(Rendered page images)
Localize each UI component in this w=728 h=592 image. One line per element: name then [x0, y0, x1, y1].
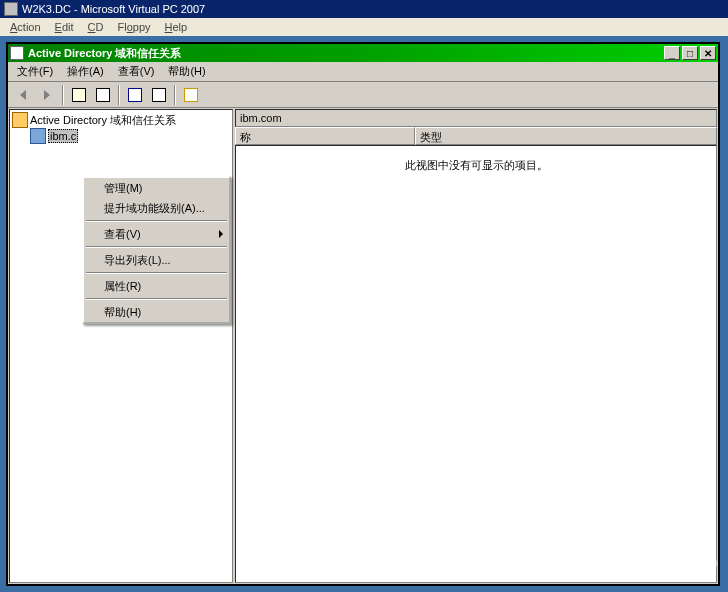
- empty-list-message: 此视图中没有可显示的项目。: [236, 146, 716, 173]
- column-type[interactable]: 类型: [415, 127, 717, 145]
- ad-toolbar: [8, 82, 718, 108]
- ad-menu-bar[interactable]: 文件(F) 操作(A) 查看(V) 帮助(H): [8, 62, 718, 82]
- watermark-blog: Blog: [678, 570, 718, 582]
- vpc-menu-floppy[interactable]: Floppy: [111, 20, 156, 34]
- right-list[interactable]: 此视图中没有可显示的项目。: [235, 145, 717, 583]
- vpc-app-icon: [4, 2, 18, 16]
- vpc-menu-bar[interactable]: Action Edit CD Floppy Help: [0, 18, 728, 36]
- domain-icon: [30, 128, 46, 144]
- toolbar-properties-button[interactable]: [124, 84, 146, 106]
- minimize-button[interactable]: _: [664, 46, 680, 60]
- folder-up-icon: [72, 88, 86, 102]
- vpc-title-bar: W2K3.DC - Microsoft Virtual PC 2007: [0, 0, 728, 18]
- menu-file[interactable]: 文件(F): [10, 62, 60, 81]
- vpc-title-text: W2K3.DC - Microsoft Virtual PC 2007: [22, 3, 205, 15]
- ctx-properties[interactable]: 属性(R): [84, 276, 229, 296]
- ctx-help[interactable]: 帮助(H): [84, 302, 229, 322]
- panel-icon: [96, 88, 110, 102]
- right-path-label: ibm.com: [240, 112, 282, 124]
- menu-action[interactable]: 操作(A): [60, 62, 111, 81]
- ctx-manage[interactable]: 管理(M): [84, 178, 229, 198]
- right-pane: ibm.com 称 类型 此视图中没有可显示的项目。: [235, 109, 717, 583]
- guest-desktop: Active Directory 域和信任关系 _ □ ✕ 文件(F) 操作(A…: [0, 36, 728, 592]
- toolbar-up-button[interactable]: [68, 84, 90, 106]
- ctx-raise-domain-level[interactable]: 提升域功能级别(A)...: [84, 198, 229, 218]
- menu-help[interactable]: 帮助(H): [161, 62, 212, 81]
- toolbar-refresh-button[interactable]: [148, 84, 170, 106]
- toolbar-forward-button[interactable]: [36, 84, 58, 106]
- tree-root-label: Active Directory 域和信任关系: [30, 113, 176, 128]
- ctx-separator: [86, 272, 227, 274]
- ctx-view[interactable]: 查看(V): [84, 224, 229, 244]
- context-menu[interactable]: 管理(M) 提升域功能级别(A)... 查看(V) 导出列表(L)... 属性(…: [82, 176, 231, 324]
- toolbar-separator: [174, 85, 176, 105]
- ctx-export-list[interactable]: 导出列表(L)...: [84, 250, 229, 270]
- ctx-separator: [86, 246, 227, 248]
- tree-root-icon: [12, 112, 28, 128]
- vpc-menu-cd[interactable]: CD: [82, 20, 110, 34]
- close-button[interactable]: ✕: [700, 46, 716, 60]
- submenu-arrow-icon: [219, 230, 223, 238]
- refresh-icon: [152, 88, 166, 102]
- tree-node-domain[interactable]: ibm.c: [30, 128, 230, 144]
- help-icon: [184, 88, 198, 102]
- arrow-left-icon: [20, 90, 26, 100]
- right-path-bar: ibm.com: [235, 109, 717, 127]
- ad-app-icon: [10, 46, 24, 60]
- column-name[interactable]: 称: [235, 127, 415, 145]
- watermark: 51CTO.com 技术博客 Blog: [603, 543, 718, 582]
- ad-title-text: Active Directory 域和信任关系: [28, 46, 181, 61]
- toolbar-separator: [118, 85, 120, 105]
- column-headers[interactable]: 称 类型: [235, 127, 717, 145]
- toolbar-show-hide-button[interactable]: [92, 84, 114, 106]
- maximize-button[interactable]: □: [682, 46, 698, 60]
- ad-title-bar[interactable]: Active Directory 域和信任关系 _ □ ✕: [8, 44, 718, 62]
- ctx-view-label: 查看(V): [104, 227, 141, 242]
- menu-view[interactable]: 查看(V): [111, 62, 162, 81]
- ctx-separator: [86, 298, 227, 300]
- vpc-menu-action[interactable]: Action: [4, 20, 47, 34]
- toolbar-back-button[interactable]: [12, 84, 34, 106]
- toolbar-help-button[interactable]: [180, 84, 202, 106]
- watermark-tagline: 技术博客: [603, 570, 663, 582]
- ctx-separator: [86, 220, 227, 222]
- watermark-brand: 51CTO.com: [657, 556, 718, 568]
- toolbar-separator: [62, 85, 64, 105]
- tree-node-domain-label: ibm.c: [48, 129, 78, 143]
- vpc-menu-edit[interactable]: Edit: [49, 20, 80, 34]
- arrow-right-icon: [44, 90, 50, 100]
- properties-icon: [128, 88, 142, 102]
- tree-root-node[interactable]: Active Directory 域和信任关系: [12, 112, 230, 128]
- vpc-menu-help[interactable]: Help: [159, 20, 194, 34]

EXERCISE GOAL: With the pictures omitted, the entries are to be transcribed in full, exactly as they appear.

EXERCISE RESULT:
Localize each UI component in this w=728 h=592 image. One line per element: name then [x0, y0, x1, y1].
- empty-list-message: 此视图中没有可显示的项目。: [236, 146, 716, 173]
- column-type[interactable]: 类型: [415, 127, 717, 145]
- ad-toolbar: [8, 82, 718, 108]
- ad-menu-bar[interactable]: 文件(F) 操作(A) 查看(V) 帮助(H): [8, 62, 718, 82]
- watermark-blog: Blog: [678, 570, 718, 582]
- vpc-menu-floppy[interactable]: Floppy: [111, 20, 156, 34]
- right-list[interactable]: 此视图中没有可显示的项目。: [235, 145, 717, 583]
- vpc-app-icon: [4, 2, 18, 16]
- vpc-menu-bar[interactable]: Action Edit CD Floppy Help: [0, 18, 728, 36]
- domain-icon: [30, 128, 46, 144]
- toolbar-properties-button[interactable]: [124, 84, 146, 106]
- minimize-button[interactable]: _: [664, 46, 680, 60]
- folder-up-icon: [72, 88, 86, 102]
- vpc-title-bar: W2K3.DC - Microsoft Virtual PC 2007: [0, 0, 728, 18]
- menu-file[interactable]: 文件(F): [10, 62, 60, 81]
- vpc-title-text: W2K3.DC - Microsoft Virtual PC 2007: [22, 3, 205, 15]
- ctx-properties[interactable]: 属性(R): [84, 276, 229, 296]
- ctx-help[interactable]: 帮助(H): [84, 302, 229, 322]
- panel-icon: [96, 88, 110, 102]
- right-path-label: ibm.com: [240, 112, 282, 124]
- menu-action[interactable]: 操作(A): [60, 62, 111, 81]
- ctx-manage[interactable]: 管理(M): [84, 178, 229, 198]
- right-pane: ibm.com 称 类型 此视图中没有可显示的项目。: [235, 109, 717, 583]
- guest-desktop: Active Directory 域和信任关系 _ □ ✕ 文件(F) 操作(A…: [0, 36, 728, 592]
- toolbar-up-button[interactable]: [68, 84, 90, 106]
- ctx-raise-domain-level[interactable]: 提升域功能级别(A)...: [84, 198, 229, 218]
- menu-help[interactable]: 帮助(H): [161, 62, 212, 81]
- toolbar-refresh-button[interactable]: [148, 84, 170, 106]
- toolbar-forward-button[interactable]: [36, 84, 58, 106]
- tree-root-label: Active Directory 域和信任关系: [30, 113, 176, 128]
- ctx-separator: [86, 272, 227, 274]
- ctx-view[interactable]: 查看(V): [84, 224, 229, 244]
- context-menu[interactable]: 管理(M) 提升域功能级别(A)... 查看(V) 导出列表(L)... 属性(…: [82, 176, 231, 324]
- toolbar-separator: [174, 85, 176, 105]
- ctx-export-list[interactable]: 导出列表(L)...: [84, 250, 229, 270]
- ctx-separator: [86, 246, 227, 248]
- tree-root-icon: [12, 112, 28, 128]
- vpc-menu-cd[interactable]: CD: [82, 20, 110, 34]
- close-button[interactable]: ✕: [700, 46, 716, 60]
- submenu-arrow-icon: [219, 230, 223, 238]
- refresh-icon: [152, 88, 166, 102]
- tree-node-domain[interactable]: ibm.c: [30, 128, 230, 144]
- help-icon: [184, 88, 198, 102]
- arrow-left-icon: [20, 90, 26, 100]
- right-path-bar: ibm.com: [235, 109, 717, 127]
- ad-app-icon: [10, 46, 24, 60]
- column-name[interactable]: 称: [235, 127, 415, 145]
- watermark: 51CTO.com 技术博客 Blog: [603, 543, 718, 582]
- ad-title-text: Active Directory 域和信任关系: [28, 46, 181, 61]
- toolbar-separator: [118, 85, 120, 105]
- column-headers[interactable]: 称 类型: [235, 127, 717, 145]
- toolbar-show-hide-button[interactable]: [92, 84, 114, 106]
- maximize-button[interactable]: □: [682, 46, 698, 60]
- ad-title-bar[interactable]: Active Directory 域和信任关系 _ □ ✕: [8, 44, 718, 62]
- ctx-view-label: 查看(V): [104, 227, 141, 242]
- menu-view[interactable]: 查看(V): [111, 62, 162, 81]
- ctx-separator: [86, 298, 227, 300]
- vpc-menu-action[interactable]: Action: [4, 20, 47, 34]
- toolbar-back-button[interactable]: [12, 84, 34, 106]
- toolbar-help-button[interactable]: [180, 84, 202, 106]
- watermark-tagline: 技术博客: [603, 570, 663, 582]
- ctx-separator: [86, 220, 227, 222]
- watermark-brand: 51CTO.com: [657, 556, 718, 568]
- toolbar-separator: [62, 85, 64, 105]
- tree-node-domain-label: ibm.c: [48, 129, 78, 143]
- vpc-menu-edit[interactable]: Edit: [49, 20, 80, 34]
- arrow-right-icon: [44, 90, 50, 100]
- properties-icon: [128, 88, 142, 102]
- tree-root-node[interactable]: Active Directory 域和信任关系: [12, 112, 230, 128]
- vpc-menu-help[interactable]: Help: [159, 20, 194, 34]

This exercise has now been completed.